OTAN (Organisation du traité de l'Atlantique nord)

Carte mentale

Élargissez votre recherche dans Universalis

Après la guerre froide

Avec l'achèvement de la guerre froide, l'O.T.A.N. semblait être parvenue au terme de son histoire. Le pacte de Varsovie était moribond et disparaissait définitivement en 1991, l'Allemagne s'était unifiée dans l'Alliance atlantique en 1990 et l'Union soviétique s'était écroulée en décembre 1991, après que les pays Baltes s'en furent séparés en août 1991. Le besoin d'une alliance militaire destinée à empêcher une agression contre l'Europe occidentale n'allait plus de soi. De nombreux observateurs prédisaient ainsi la disparition rapide de l'Alliance, au moins en tant qu'acteur significatif de la sécurité européenne.
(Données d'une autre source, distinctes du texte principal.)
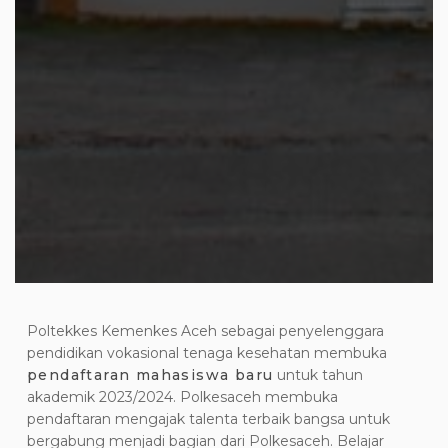
Poltekkes Kemenkes Aceh sebagai penyelenggara
pendidikan vokasional tenaga kesehatan membuka
pendaftaran mahasiswa baru
untuk tahun
akademik 2023/2024. Polkesaceh membuka
pendaftaran mengajak talenta terbaik bangsa untuk
bergabung menjadi bagian dari Polkesaceh. Belajar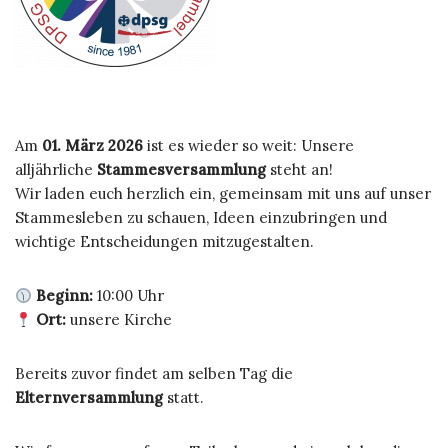
Am
01. März 2026
ist es wieder so weit: Unsere
alljährliche
Stammesversammlung
steht an!
Wir laden euch herzlich ein, gemeinsam mit uns auf unser
Stammesleben zu schauen, Ideen einzubringen und
wichtige Entscheidungen mitzugestalten.
Beginn:
10:00 Uhr
Ort:
unsere Kirche
Bereits zuvor findet am selben Tag die
Elternversammlung
statt.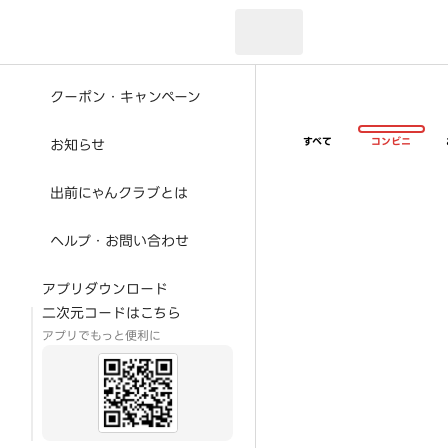
現在のお届け先：
クーポン・キャンペーン
すべて
コンビニ
お知らせ
出前にゃんクラブとは
ヘルプ・お問い合わせ
アプリダウンロード
二次元コードはこちら
アプリでもっと便利に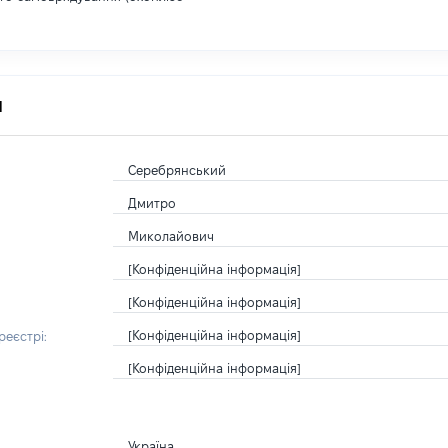
я
Серебрянський
Дмитро
Миколайович
[Конфіденційна інформація]
[Конфіденційна інформація]
[Конфіденційна інформація]
еєстрі:
[Конфіденційна інформація]
Україна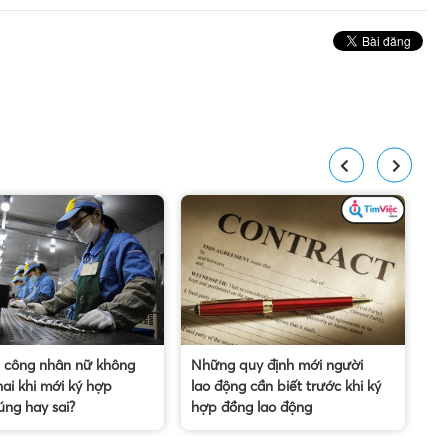
 công nhân nữ không
Những quy định mới người
Tổ
ai khi mới ký hợp
lao động cần biết trước khi ký
th
úng hay sai?
hợp đồng lao động
ở 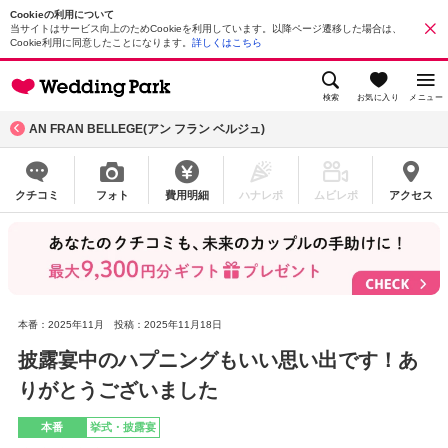
Cookieの利用について
当サイトはサービス向上のためCookieを利用しています。以降ページ遷移した場合は、
Cookie利用に同意したことになります。
詳しくはこちら
検索
お気に入り
メニュー
AN FRAN BELLEGE(アン フラン ベルジュ)
クチコミ
フォト
費用明細
ハナレポ
ムビレポ
アクセス
本番：2025年11月
投稿：2025年11月18日
披露宴中のハプニングもいい思い出です！あ
りがとうございました
本番
挙式・披露宴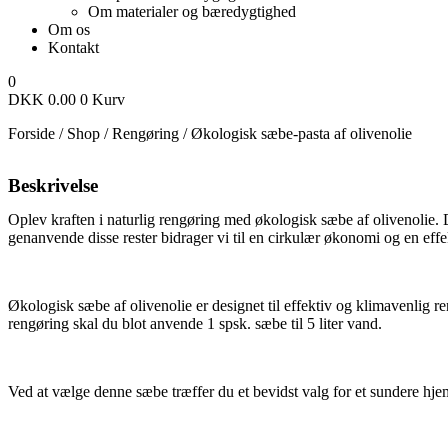
Om materialer og bæredygtighed
Om os
Kontakt
0
DKK
0.00
0
Kurv
Forside
/
Shop
/
Rengøring
/
Økologisk sæbe-pasta af olivenolie
Beskrivelse
Oplev kraften i naturlig rengøring med økologisk sæbe af olivenolie. 
genanvende disse rester bidrager vi til en cirkulær økonomi og en effe
Økologisk sæbe af olivenolie er designet til effektiv og klimavenlig ren
rengøring skal du blot anvende 1 spsk. sæbe til 5 liter vand.
Ved at vælge denne sæbe træffer du et bevidst valg for et sundere h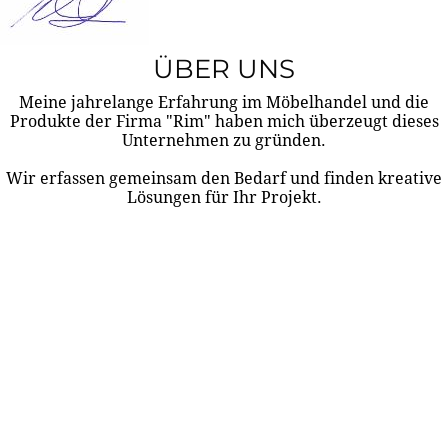
ÜBER UNS
Meine jahrelange Erfahrung im Möbelhandel und die
Produkte der Firma "Rim" haben mich überzeugt dieses
Unternehmen zu gründen.
Wir erfassen gemeinsam den Bedarf und finden kreative
Lösungen für Ihr Projekt.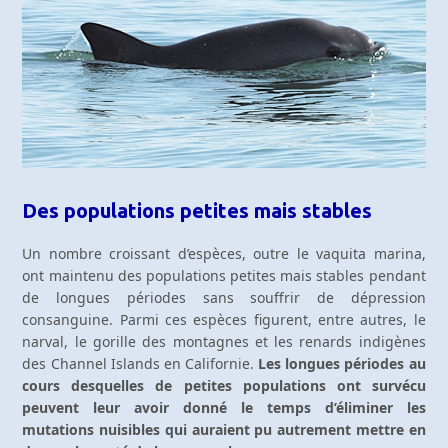
Des populations petites mais stables
Un nombre croissant d’espèces, outre le vaquita marina,
ont maintenu des populations petites mais stables pendant
de longues périodes sans souffrir de dépression
consanguine. Parmi ces espèces figurent, entre autres, le
narval, le gorille des montagnes et les renards indigènes
des Channel Islands en Californie.
Les longues périodes au
cours desquelles de petites populations ont survécu
peuvent leur avoir donné le temps d’éliminer les
mutations nuisibles qui auraient pu autrement mettre en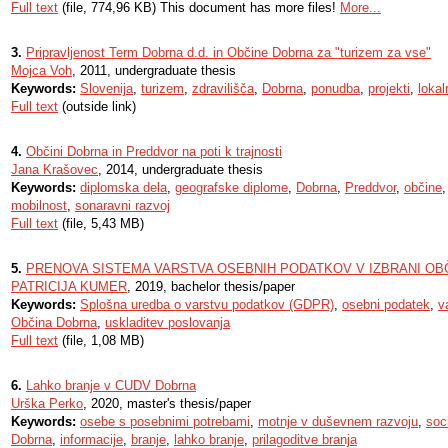
Full text
(file, 774,96 KB) This document has more files!
More...
3.
Pripravljenost Term Dobrna d.d. in Občine Dobrna za "turizem za vse"
Mojca Voh
, 2011, undergraduate thesis
Keywords:
Slovenija
,
turizem
,
zdravilišča
,
Dobrna
,
ponudba
,
projekti
,
loka
Full text
(outside link)
4.
Občini Dobrna in Preddvor na poti k trajnosti
Jana Krašovec
, 2014, undergraduate thesis
Keywords:
diplomska dela
,
geografske diplome
,
Dobrna
,
Preddvor
,
občine
mobilnost
,
sonaravni razvoj
Full text
(file, 5,43 MB)
5.
PRENOVA SISTEMA VARSTVA OSEBNIH PODATKOV V IZBRANI OBČ
PATRICIJA KUMER
, 2019, bachelor thesis/paper
Keywords:
Splošna uredba o varstvu podatkov (GDPR)
,
osebni podatek
,
v
Občina Dobrna
,
uskladitev poslovanja
Full text
(file, 1,08 MB)
6.
Lahko branje v CUDV Dobrna
Urška Perko
, 2020, master's thesis/paper
Keywords:
osebe s posebnimi potrebami
,
motnje v duševnem razvoju
,
soc
Dobrna
,
informacije
,
branje
,
lahko branje
,
prilagoditve branja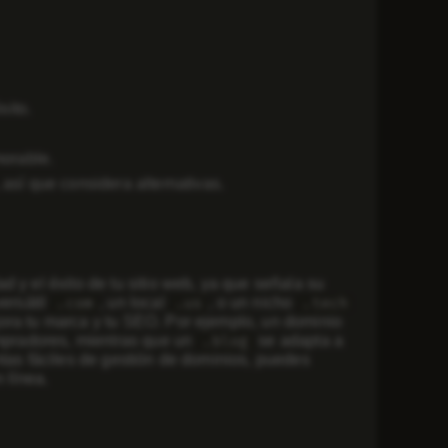
sito.
orable.
sí que considera alternativas.
 y el éxito de tu sitio web, ya que señala su
versátil
, un local
, o un nicho
.com
.us
.tech
ra tu marca y tu SEO. Por ejemplo, un dominio
ompradores, mientras que un
se adapta a
.blog
ntas fáciles de gestión de dominios, puedes
 línea.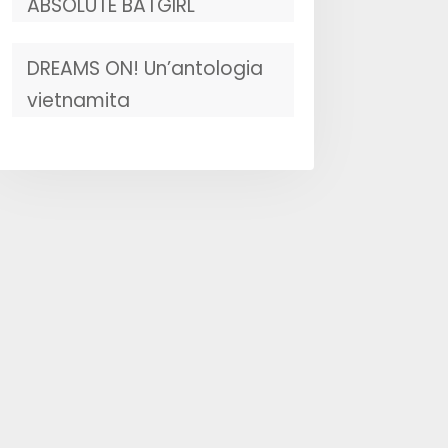
ABSOLUTE BATGIRL
DREAMS ON! Un’antologia
vietnamita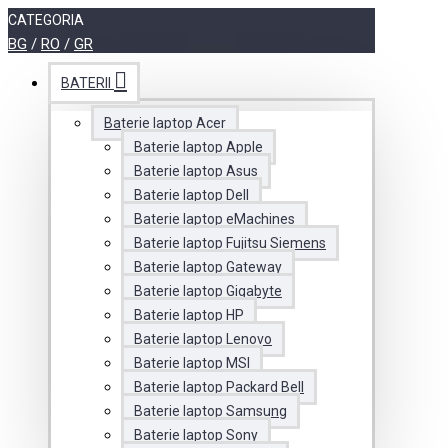
CATEGORIA
BG
/
RO
/
GR
BATERII
Baterie laptop Acer
Baterie laptop Apple
Baterie laptop Asus
Baterie laptop Dell
Baterie laptop eMachines
Baterie laptop Fujitsu Siemens
Baterie laptop Gateway
Baterie laptop Gigabyte
Baterie laptop HP
Baterie laptop Lenovo
Baterie laptop MSI
Baterie laptop Packard Bell
Baterie laptop Samsung
Baterie laptop Sony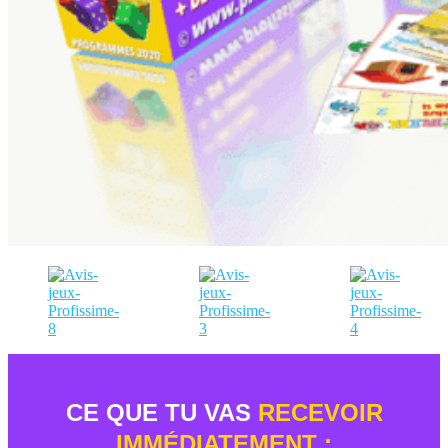
CE QUE TU VAS
RECEVOIR
IMMÉDIATEMENT :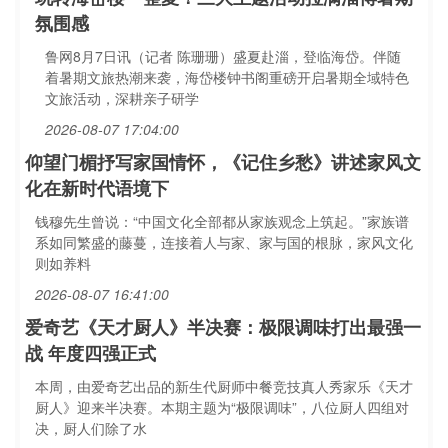
氛围感
鲁网8月7日讯（记者 陈珊珊）盛夏赴淄，登临海岱。伴随
着暑期文旅热潮来袭，海岱楼钟书阁重磅开启暑期全域特色
文旅活动，深耕亲子研学
2026-08-07 17:04:00
仰望门楣抒写家国情怀，《记住乡愁》讲述家风文
化在新时代语境下
钱穆先生曾说：“中国文化全部都从家族观念上筑起。”家族谱
系如同繁盛的藤蔓，连接着人与家、家与国的根脉，家风文化
则如养料
2026-08-07 16:41:00
爱奇艺《天才厨人》半决赛：极限调味打出最强一
战 年度四强正式
本周，由爱奇艺出品的新生代厨师中餐竞技真人秀家乐《天才
厨人》迎来半决赛。本期主题为“极限调味”，八位厨人四组对
决，厨人们除了水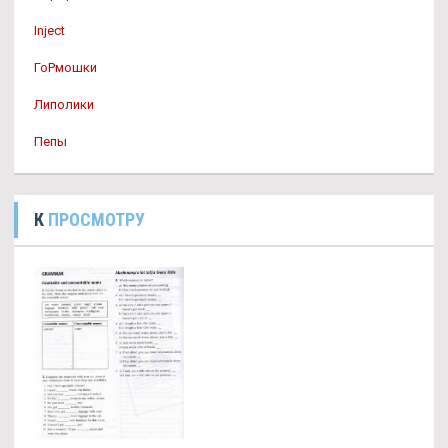
Inject
ГоРмошки
Липолики
Пепы
К
ПРОСМОТРУ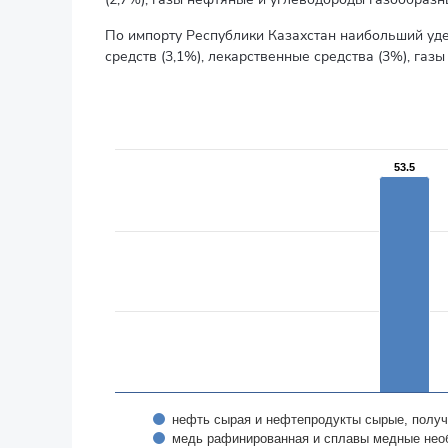
По импорту Республики Казахстан наибольший уде
средств (3,1%), лекарственные средства (3%), газ
Экспорт из Казахстана 5107,9 млн. долларов США
Bar chart with 5 data series.
в процентах
The chart has 1 X axis displaying categories.
53.5
53.5
The chart has 1 Y axis displaying values. Data ranges f
нефть сырая и нефтепродукты сырые, полу
медь рафинированная и сплавы медные нео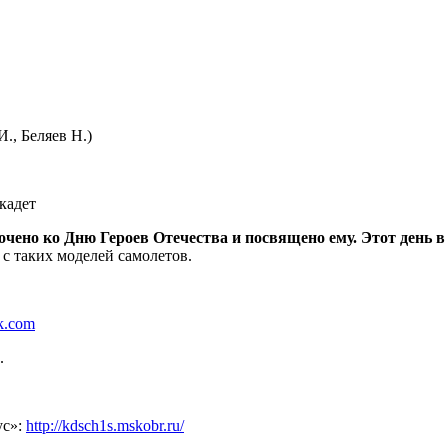
., Беляев Н.)
кадет
очено ко Дню Героев Отечества и посвящено
ему. Этот день 
 с таких моделей самолетов.
k.com
.
ус»:
http://kdsch1s.mskobr.ru/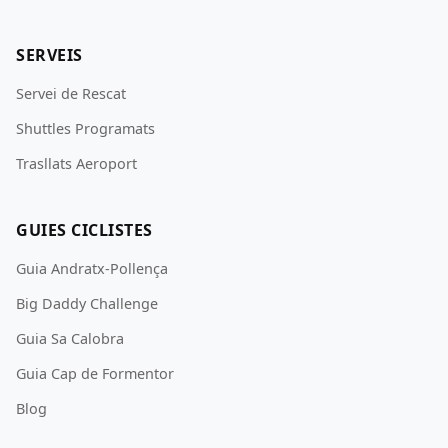
SERVEIS
Servei de Rescat
Shuttles Programats
Trasllats Aeroport
GUIES CICLISTES
Guia Andratx-Pollença
Big Daddy Challenge
Guia Sa Calobra
Guia Cap de Formentor
Blog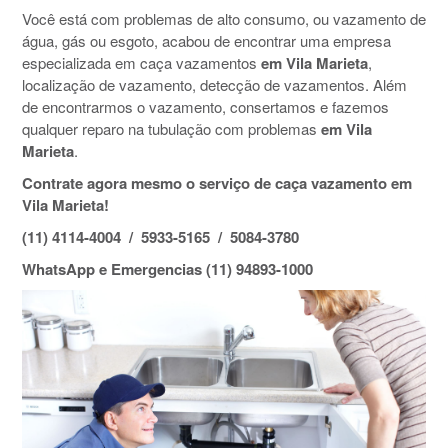
Você está com problemas de alto consumo, ou vazamento de
água, gás ou esgoto, acabou de encontrar uma empresa
especializada em caça vazamentos
em Vila Marieta
,
localização de vazamento, detecção de vazamentos. Além
de encontrarmos o vazamento, consertamos e fazemos
qualquer reparo na tubulação com problemas
em Vila
Marieta
.
Contrate agora mesmo o serviço de caça vazamento em
Vila Marieta!
(11) 4114-4004 / 5933-5165 / 5084-3780
WhatsApp e Emergencias (11) 94893-1000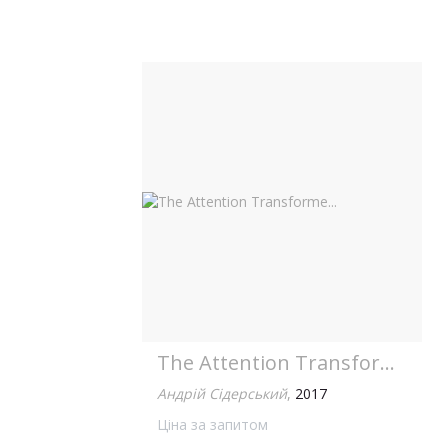
The Attention Transforme...
Андрій Сідерський
,
2017
Ціна за запитом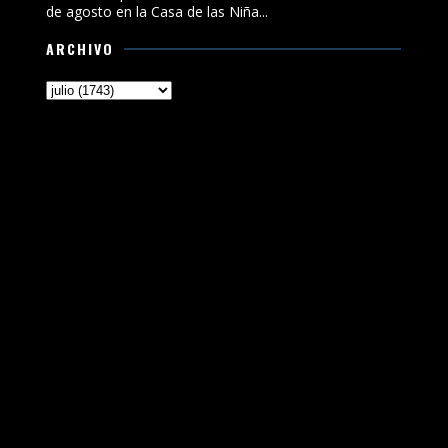
de agosto en la Casa de las Niña...
ARCHIVO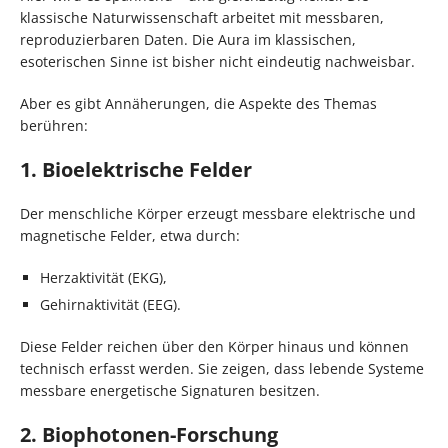
klassische Naturwissenschaft arbeitet mit messbaren,
reproduzierbaren Daten. Die Aura im klassischen,
esoterischen Sinne ist bisher nicht eindeutig nachweisbar.
Aber es gibt Annäherungen, die Aspekte des Themas
berühren:
1. Bioelektrische Felder
Der menschliche Körper erzeugt messbare elektrische und
magnetische Felder, etwa durch:
Herzaktivität (EKG),
Gehirnaktivität (EEG).
Diese Felder reichen über den Körper hinaus und können
technisch erfasst werden. Sie zeigen, dass lebende Systeme
messbare energetische Signaturen besitzen.
2. Biophotonen-Forschung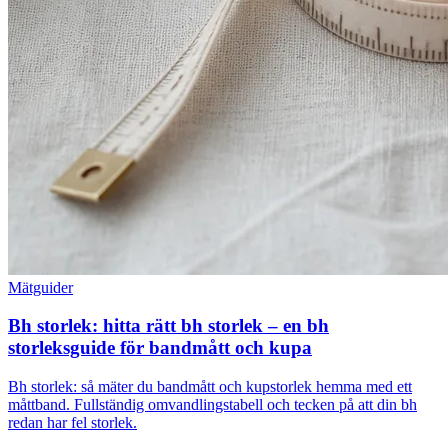
Mätguider
Bh storlek: hitta rätt bh storlek – en bh
storleksguide för bandmått och kupa
Bh storlek: så mäter du bandmått och kupstorlek hemma med ett
måttband. Fullständig omvandlingstabell och tecken på att din bh
redan har fel storlek.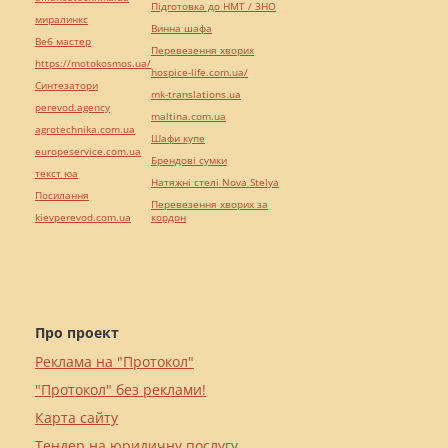
Підготовка до НМТ / ЗНО
миралинкс
Винна шафа
Веб мастер
Перевезення хворих
https://motokosmos.ua/
hospice-life.com.ua/
Синтезатори
mk-translations.ua
perevod.agency
maltina.com.ua
agrotechnika.com.ua
Шафи купе
europeservice.com.ua
Брендові сумки
текст юа
Натяжні стелі Nova Stelya
Посилання
Перевезення хворих за
kievperevod.com.ua
кордон
Про проект
Реклама на "Протокол"
"Протокол" без реклами!
Карта сайту
Тендер на юридичну послугу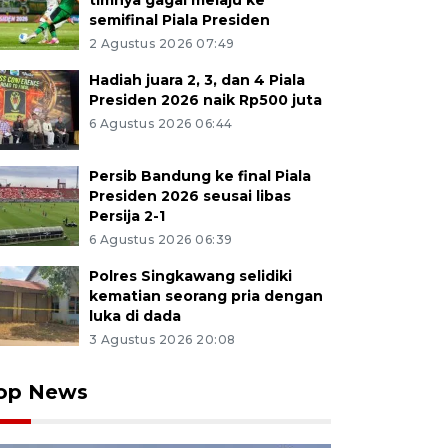
timnya gagal melaju ke
semifinal Piala Presiden
2 Agustus 2026 07:49
Hadiah juara 2, 3, dan 4 Piala
Presiden 2026 naik Rp500 juta
6 Agustus 2026 06:44
Persib Bandung ke final Piala
Presiden 2026 seusai libas
Persija 2-1
6 Agustus 2026 06:39
Polres Singkawang selidiki
kematian seorang pria dengan
luka di dada
3 Agustus 2026 20:08
op News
C'était oublier que, parmi les trois buts définis dès l'origine par le premier secrétaire général de l'O.T.A.N., lord Ismay : « Keep the Russians out, the Germans down and the Americans in », seuls les deux premiers étaient dépassés. La Russie ne représentait plus dans les faits une menace significative, même si certains, surtout aux États-Unis et en Allemagne, continuaient à s'en méfier. L'Allemagne réunifiée était présentée par l'administration américaine comme un « partenaire en leadership », qu'il s'agissait donc de ne pas cantonner dans une position seconde, fût-ce en matière militaire. Mais le maintien d'une présence stratégique américaine permanente en Europe n'était pas évident, les États-Unis se méfiant des obligations internationales permanentes. Cependant, elle était fortement souhaitée par les Britanniques, dont le tropisme atlantique n'avait pas disparu, et par les Allemands, qui pensaient que seule la présence américaine permettrait de rassurer leurs voisins quant au fait que l'unification allemande ne se ferait pas au détriment de leurs intérêts de sécurité. Enfin, les États les moins puissants au sein de l'O.T.A.N. estimaient que les États-Unis les garantissaient contre la domination d'un ou de plusieurs grands partenaires européens. Selon la formule atlantiste consacrée, ils préféraient un protecteur puissant et lointain à un protecteur moins efficace à leurs yeux, et surtout plus proche et donc plus pesant.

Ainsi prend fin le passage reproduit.